Agit’-sale / de et avec Eric Carrière & Francis Ginibre avec Bruno Lochet...
À leurs débuts, Les Chevaliers du Fiel s'étaient sans doute baptisés ainsi par dérision, en clin d'œil gamin à la série qu'ils devaient idolâtrer minots. Le temps a depuis filé, faisant son office délétère : il a ainsi comblé le duo de succès. Tant mieux pour eux, pour leur percepteur et pour Bolloré qui a trouvé avec ces faquins de quoi meubler ses tuyaux. Le duo a dû sacrifier au passage un petit quelque chose en échange de cette bonne fortune. Oh, trois fois rien quand on ne s'embarrasse pas d'un semblant de dignité : sa conscience. Las, non contents de l'oublier sur le petit écran, les deux lurons l'omettent aussi sur le grand, en reprenant leurs boucs émissaires favoris : les employés communaux, assimilés à des parasites ultimes entretenus par les représentants corrompus de la collectivité et jamais satisfaits de leurs privilèges indus.

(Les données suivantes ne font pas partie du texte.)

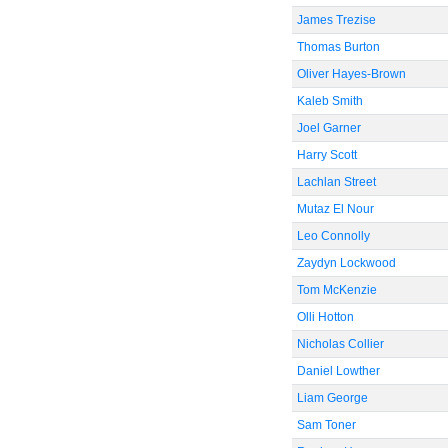
James Trezise
Thomas Burton
Oliver Hayes-Brown
Kaleb Smith
Joel Garner
Harry Scott
Lachlan Street
Mutaz El Nour
Leo Connolly
Zaydyn Lockwood
Tom McKenzie
Olli Hotton
Nicholas Collier
Daniel Lowther
Liam George
Sam Toner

D'une rare abjection poujadiste, ce long métrage vomit à jet continu de la haine sociale sous couvert de “galéjade”. Ni farce, ni satire, c'est une attaque mesquine enfilant les clichés anisés sur les planqués, les syndicalistes, les placardisés, les guichetiers des administrations se régalant d'abuser de leurs prérogatives en sirotant les cafés qu'ils n'ont pas encore subtilisés — avec pour pousse-digestif, l'Europe bonne poire dilapidant sans contrôle. Un bonheur de tract pro Frexit. Non, ce n'est pas le droit à la caricature que l'on conteste ici, mais l'usage qui en est fait.
Chevaliers si prompts à vous acharner sur le bas de l'échelle, que ne vous frottez-vous pas aux sommets ! Vous préférez pratiquer la diversion coutumière de ces gouvernants qui, au lieu d'étrangler l'évasion fiscale, harcèlent ou criminalisent les précaires. Et si vos victimes ne rigolent pas de vos brocards méprisants, les accuserez-vous de manquer d'humour ?
Un beau geste : arrêtez le cinéma. Trop d'yeux, d'oreilles et de consciences ont déjà souffert devant votre révulsante sotie.